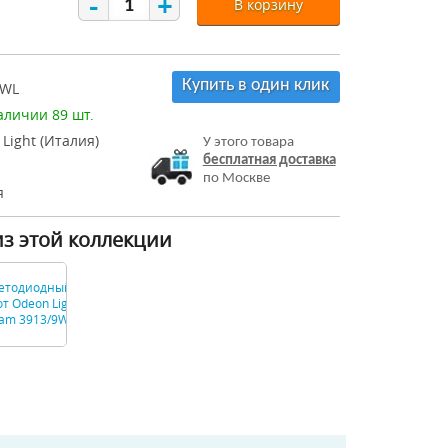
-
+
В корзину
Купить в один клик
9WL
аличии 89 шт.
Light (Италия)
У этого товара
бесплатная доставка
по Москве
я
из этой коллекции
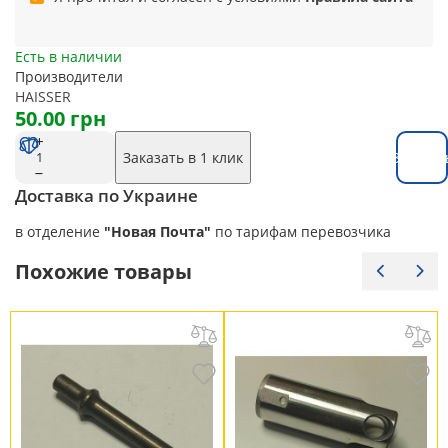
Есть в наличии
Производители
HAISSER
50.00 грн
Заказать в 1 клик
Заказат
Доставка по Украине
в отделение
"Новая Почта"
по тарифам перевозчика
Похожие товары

==================================================

Leave out the pictures, and retype exactly the lines from the one containing "Light (Италия)" through the final line of the data.

- YOUR RESPONSE -
Light (Италия)
У этого товара
бесплатная доставка
по Москве
я
из этой коллекции
Есть в наличии
Производители
HAISSER
50.00 грн
Заказать в 1 клик
Заказат
Доставка по Украине
в отделение
"Новая Почта"
по тарифам перевозчика
Похожие товары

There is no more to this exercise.